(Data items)
'''
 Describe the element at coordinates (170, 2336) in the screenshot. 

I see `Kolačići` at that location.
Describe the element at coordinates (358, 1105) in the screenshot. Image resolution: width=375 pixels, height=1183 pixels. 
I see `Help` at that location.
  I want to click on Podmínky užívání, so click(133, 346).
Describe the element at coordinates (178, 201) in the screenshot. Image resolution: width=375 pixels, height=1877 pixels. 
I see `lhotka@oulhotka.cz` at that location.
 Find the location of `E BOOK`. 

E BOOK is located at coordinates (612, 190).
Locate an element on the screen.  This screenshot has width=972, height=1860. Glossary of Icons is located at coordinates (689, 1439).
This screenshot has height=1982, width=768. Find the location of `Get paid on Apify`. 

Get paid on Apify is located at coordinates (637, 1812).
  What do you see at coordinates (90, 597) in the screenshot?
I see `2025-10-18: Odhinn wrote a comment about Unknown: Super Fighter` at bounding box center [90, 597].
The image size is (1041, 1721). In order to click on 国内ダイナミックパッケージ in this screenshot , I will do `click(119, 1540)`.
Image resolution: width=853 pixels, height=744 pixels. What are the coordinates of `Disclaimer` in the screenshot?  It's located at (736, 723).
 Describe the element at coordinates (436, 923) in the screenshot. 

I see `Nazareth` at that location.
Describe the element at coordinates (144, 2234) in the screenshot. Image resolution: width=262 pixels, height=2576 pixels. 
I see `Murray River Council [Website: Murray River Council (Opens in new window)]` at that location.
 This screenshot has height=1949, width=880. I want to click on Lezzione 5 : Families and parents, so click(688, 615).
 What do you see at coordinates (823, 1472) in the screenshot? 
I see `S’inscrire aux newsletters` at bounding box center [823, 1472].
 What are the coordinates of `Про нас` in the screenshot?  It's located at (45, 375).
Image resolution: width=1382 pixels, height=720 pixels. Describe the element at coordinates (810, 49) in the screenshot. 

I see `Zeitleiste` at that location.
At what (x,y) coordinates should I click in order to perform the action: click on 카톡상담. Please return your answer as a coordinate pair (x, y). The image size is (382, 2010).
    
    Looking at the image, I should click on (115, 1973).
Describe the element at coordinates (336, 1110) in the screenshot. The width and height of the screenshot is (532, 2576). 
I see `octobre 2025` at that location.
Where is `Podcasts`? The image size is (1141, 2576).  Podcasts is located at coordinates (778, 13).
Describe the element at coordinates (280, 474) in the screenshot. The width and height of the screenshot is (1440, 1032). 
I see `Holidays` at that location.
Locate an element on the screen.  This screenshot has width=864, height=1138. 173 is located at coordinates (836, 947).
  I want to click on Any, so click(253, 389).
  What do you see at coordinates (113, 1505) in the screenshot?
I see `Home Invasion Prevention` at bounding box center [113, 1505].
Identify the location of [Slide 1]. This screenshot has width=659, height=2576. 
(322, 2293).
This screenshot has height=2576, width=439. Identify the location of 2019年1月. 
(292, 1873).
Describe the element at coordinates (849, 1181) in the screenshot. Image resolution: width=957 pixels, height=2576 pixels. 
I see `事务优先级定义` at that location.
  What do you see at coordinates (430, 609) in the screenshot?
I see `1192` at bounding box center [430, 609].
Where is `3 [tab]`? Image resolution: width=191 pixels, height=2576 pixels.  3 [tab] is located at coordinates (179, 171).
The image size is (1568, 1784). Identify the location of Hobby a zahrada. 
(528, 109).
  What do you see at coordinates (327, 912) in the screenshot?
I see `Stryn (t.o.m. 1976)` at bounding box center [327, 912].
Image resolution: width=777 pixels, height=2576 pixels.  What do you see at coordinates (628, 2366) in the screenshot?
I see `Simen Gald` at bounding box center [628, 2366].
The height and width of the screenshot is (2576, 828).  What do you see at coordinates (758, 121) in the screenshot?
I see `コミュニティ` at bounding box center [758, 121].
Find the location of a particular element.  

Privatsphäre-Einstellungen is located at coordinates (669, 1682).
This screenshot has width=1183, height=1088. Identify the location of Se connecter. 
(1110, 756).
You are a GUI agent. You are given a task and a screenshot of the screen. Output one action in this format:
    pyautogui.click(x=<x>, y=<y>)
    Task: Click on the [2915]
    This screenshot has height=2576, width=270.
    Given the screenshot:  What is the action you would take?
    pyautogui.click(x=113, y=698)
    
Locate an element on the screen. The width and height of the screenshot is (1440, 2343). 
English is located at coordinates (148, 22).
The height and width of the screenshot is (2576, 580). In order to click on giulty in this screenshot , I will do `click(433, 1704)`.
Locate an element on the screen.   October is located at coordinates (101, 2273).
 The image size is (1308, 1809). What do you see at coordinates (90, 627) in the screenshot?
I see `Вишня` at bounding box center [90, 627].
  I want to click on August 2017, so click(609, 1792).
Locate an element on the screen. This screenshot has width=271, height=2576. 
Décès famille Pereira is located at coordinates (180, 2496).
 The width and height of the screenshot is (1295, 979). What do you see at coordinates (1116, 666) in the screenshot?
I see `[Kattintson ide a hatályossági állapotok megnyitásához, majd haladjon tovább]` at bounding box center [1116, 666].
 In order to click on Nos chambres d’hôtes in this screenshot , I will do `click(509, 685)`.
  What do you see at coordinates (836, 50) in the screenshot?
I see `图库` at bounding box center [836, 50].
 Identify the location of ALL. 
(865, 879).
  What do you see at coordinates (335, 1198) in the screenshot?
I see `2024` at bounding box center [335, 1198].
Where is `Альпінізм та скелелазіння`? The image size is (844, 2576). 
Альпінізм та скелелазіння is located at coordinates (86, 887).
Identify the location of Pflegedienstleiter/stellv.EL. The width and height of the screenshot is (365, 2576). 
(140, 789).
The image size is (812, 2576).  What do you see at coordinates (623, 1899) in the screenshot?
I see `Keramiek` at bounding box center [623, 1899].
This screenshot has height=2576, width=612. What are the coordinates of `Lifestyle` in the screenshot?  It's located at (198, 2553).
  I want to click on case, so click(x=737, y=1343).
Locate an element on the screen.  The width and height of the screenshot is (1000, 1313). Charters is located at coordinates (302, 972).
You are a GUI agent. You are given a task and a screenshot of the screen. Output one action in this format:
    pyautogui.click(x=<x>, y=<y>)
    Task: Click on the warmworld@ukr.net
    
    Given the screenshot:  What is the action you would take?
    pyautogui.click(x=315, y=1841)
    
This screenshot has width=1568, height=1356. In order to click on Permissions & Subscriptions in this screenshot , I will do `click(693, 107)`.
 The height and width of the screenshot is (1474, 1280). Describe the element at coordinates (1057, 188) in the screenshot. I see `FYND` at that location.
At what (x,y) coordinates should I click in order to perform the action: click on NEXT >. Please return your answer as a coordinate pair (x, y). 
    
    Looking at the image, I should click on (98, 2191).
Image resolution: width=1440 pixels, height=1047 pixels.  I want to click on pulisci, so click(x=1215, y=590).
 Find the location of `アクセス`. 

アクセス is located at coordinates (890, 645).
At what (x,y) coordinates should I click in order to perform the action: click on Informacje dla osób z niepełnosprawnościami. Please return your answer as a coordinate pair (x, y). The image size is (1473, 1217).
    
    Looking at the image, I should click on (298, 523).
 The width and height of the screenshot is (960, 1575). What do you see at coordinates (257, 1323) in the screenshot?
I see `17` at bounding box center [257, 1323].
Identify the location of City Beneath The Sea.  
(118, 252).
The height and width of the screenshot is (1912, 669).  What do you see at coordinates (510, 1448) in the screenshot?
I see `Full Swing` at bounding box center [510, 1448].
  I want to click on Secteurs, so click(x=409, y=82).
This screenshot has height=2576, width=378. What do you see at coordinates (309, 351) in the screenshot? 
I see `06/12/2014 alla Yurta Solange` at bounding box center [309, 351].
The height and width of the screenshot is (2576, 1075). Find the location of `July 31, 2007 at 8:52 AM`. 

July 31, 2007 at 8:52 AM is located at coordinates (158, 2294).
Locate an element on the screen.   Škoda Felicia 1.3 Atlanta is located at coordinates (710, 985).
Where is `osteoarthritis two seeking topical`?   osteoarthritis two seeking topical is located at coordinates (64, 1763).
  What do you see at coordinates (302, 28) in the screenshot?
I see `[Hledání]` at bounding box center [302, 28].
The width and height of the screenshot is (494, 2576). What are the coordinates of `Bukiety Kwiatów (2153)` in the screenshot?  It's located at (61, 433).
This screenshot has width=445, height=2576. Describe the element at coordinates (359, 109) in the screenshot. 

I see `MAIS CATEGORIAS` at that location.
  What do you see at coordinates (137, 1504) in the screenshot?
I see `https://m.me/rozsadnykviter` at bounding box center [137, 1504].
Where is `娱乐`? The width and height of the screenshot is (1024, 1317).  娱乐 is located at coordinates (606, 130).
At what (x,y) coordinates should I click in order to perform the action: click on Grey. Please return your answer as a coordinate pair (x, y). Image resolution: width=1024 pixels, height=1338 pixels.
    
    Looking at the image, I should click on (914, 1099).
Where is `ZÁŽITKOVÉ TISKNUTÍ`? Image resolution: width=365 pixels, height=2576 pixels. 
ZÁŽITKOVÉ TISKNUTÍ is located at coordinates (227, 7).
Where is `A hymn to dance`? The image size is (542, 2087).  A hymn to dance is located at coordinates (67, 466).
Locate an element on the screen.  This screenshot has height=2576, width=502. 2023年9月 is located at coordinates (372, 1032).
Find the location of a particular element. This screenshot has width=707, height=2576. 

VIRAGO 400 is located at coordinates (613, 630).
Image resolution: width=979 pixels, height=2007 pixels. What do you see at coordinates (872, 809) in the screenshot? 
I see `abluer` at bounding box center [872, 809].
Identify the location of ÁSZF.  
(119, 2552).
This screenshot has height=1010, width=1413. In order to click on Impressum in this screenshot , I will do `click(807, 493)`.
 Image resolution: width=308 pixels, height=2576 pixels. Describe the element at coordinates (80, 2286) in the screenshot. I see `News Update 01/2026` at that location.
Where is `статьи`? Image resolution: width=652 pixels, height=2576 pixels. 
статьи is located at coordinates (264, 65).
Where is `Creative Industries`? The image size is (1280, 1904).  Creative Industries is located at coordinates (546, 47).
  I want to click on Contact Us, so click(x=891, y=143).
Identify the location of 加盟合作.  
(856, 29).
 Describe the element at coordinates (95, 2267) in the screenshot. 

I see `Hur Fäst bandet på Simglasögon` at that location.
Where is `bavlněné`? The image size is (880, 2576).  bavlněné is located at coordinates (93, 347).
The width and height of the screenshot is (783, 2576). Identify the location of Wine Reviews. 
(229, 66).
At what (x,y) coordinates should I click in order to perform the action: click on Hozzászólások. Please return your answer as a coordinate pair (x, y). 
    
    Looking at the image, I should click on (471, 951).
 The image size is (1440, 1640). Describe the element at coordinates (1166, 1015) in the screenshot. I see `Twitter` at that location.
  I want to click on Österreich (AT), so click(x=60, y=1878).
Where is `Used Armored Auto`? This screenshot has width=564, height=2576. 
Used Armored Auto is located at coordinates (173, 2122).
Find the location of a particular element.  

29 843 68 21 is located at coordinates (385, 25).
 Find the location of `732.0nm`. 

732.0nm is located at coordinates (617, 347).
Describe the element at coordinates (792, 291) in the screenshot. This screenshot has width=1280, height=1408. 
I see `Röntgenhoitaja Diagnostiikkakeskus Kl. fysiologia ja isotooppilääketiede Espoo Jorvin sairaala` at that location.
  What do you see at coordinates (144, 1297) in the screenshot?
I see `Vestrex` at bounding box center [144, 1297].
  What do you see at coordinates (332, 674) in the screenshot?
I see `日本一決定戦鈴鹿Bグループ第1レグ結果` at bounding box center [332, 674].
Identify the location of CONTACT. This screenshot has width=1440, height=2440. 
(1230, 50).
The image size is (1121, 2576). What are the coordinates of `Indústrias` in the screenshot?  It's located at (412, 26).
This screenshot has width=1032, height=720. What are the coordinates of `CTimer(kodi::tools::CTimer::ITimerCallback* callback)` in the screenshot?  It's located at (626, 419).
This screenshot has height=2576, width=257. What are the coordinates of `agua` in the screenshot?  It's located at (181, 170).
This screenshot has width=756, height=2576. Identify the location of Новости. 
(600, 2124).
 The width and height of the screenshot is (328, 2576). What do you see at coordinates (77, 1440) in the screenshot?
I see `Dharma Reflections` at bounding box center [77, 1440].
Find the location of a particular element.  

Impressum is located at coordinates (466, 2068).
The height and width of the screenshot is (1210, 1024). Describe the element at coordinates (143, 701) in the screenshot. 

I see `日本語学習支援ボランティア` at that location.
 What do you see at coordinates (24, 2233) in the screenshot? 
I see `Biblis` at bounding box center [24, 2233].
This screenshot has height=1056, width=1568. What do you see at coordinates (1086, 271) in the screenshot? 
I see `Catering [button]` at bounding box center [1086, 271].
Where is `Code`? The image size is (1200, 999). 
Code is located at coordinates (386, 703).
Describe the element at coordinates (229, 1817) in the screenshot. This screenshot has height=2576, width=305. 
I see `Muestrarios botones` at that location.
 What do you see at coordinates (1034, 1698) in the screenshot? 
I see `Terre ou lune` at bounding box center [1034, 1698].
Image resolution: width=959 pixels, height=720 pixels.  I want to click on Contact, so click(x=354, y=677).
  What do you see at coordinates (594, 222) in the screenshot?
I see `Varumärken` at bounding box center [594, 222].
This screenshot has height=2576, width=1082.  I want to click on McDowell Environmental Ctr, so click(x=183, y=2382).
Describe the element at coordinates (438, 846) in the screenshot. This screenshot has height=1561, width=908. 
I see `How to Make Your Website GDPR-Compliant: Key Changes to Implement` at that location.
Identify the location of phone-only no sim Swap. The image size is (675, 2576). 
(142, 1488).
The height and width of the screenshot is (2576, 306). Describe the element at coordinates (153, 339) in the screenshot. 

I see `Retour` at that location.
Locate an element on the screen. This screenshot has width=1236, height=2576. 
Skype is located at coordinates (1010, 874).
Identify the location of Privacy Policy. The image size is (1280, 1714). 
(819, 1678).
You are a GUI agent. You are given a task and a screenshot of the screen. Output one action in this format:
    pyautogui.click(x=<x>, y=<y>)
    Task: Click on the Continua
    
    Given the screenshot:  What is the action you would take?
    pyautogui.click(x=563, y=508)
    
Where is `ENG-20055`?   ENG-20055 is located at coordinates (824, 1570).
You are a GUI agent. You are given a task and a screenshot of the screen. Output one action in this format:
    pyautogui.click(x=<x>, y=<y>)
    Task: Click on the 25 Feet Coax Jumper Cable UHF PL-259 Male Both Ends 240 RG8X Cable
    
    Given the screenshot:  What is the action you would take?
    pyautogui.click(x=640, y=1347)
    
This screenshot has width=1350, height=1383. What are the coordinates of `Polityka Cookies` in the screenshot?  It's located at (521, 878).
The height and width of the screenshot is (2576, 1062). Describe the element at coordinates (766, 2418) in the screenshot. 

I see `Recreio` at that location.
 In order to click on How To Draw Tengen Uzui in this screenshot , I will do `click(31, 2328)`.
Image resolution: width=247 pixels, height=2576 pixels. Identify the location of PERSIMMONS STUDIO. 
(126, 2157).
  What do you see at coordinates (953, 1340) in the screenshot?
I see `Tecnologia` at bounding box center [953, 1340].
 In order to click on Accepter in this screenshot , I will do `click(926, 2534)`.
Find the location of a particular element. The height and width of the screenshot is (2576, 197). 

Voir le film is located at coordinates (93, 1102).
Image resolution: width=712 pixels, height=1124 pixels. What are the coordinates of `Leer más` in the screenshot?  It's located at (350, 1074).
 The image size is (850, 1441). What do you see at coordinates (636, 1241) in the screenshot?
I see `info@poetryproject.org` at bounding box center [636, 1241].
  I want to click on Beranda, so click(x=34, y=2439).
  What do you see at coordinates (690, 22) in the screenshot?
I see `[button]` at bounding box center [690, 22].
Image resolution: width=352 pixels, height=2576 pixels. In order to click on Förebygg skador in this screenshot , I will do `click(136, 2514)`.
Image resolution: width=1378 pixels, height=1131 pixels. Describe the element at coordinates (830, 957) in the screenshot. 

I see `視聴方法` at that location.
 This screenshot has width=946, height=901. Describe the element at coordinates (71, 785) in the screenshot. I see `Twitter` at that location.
'''
WHAT TO PRODUCE.
An exact copy of the line containing "Image resolution: width=712" and all lines after it, through the last line of the entries, is the required answer.

WRITTEN SOLUTION.
Image resolution: width=712 pixels, height=1124 pixels. What are the coordinates of `Leer más` in the screenshot?  It's located at (350, 1074).
 The image size is (850, 1441). What do you see at coordinates (636, 1241) in the screenshot?
I see `info@poetryproject.org` at bounding box center [636, 1241].
  I want to click on Beranda, so click(x=34, y=2439).
  What do you see at coordinates (690, 22) in the screenshot?
I see `[button]` at bounding box center [690, 22].
Image resolution: width=352 pixels, height=2576 pixels. In order to click on Förebygg skador in this screenshot , I will do `click(136, 2514)`.
Image resolution: width=1378 pixels, height=1131 pixels. Describe the element at coordinates (830, 957) in the screenshot. 

I see `視聴方法` at that location.
 This screenshot has width=946, height=901. Describe the element at coordinates (71, 785) in the screenshot. I see `Twitter` at that location.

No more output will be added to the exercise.